Dr. Wimund’s voice was weary, “She’s gone Pearce.”
“She slipped out of the window last night and the police are searching for her.”
“Is she alright?”
“No idea. I just found out myself. The nurse said she was active and mobile and seemed to be recovering well. When they checked on her during the night, she was gone.”
“I’m going to look for her.”
Dr. Wimund’s voice was bland, “And how are you going to find her? From what you told me, she’s adept at hiding in the city.”
“Adept when she is well.”
“Perhaps that is part of it. She felt well enough to escape. She might show up on your doorstep. She doesn’t have anywhere else to go.”
Pearce asked, “Did she take her things?”
“No idea, the police have her room on a lockdown.”
“She isn’t an escaped convict.”
“Son, ICE is involved and maybe others. I don’t know what else might be happening.”

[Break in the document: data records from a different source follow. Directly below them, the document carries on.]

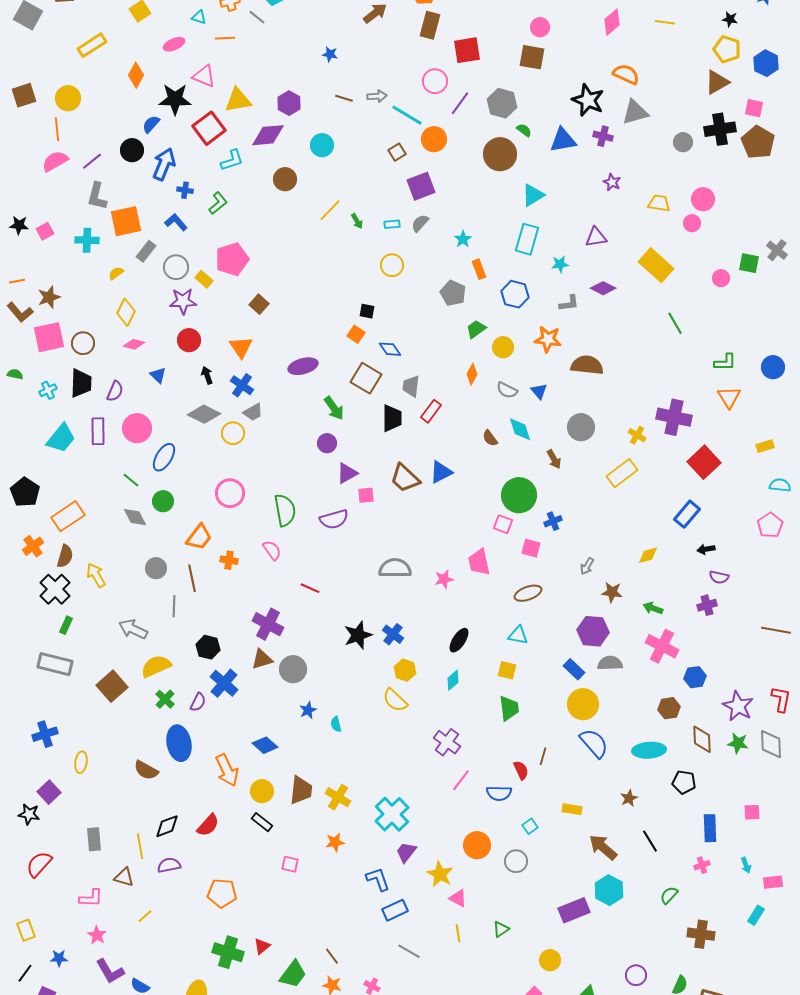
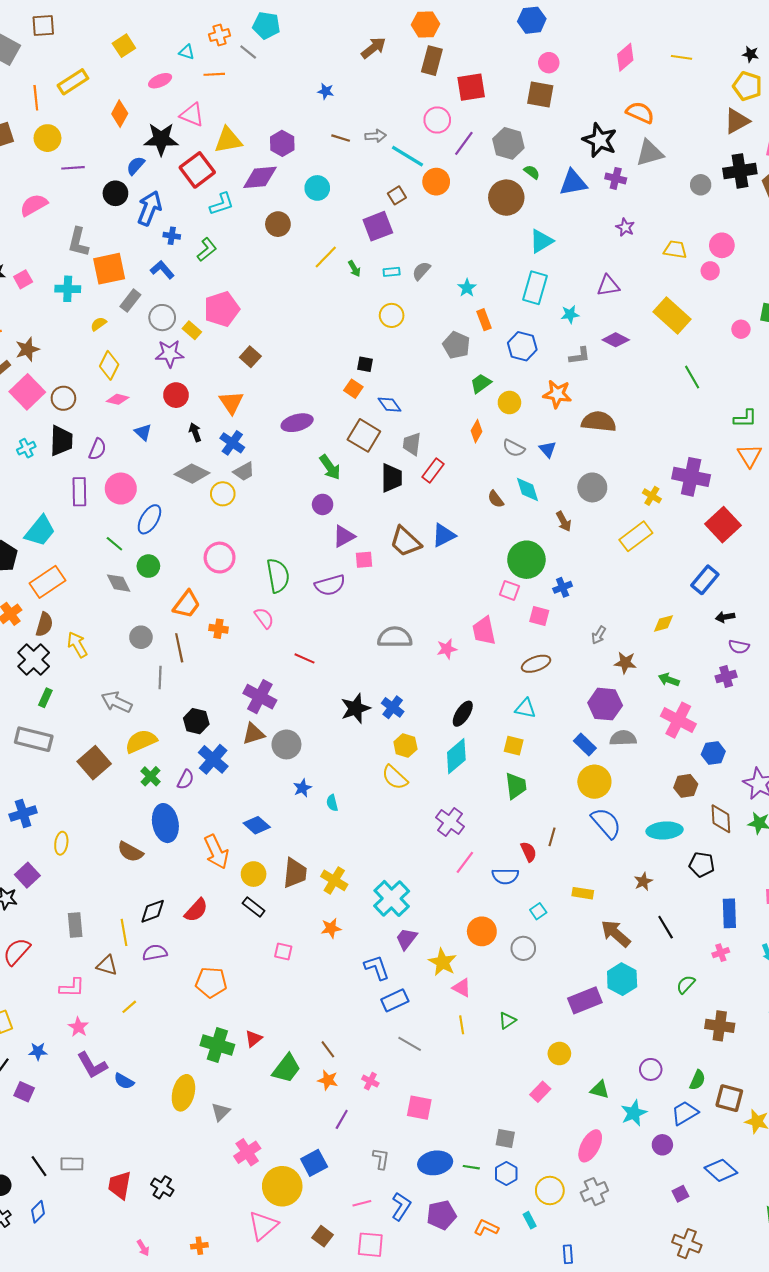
orange line: (57, 129) -> (36, 98), moved
purple line: (92, 161) -> (73, 168), moved, turned 35
purple square: (421, 186) -> (378, 226), moved
pink square: (49, 337) -> (27, 392), turned -32
cyan trapezoid: (61, 438) -> (40, 531), moved
cyan diamond: (453, 680) -> (456, 756), size x1.6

“Won’t they keep you informed?”
“Hard to tell. They think she is dangerous, but I don’t think they will shoot her or anything.”
“I’m going to look for her.”
“My prayers will be with you.”
“Thanks, dad,” Pearce hung up.
This phone conversation might need more tags especially from Pearce’s side. Notice, the initial identification of who is speaking and the very specific sound tags. There are limited ID tags to hold to the feel of a phone conversation. The point is this–ID your speakers. Remember tags can be sound based or voice based. Make it sound like a phone conversation. Ensure the reader understands the topic. I think you can piece a great deal from this short conversation, and you haven’t read the rest of the novel. Radio communications are even more important to get right.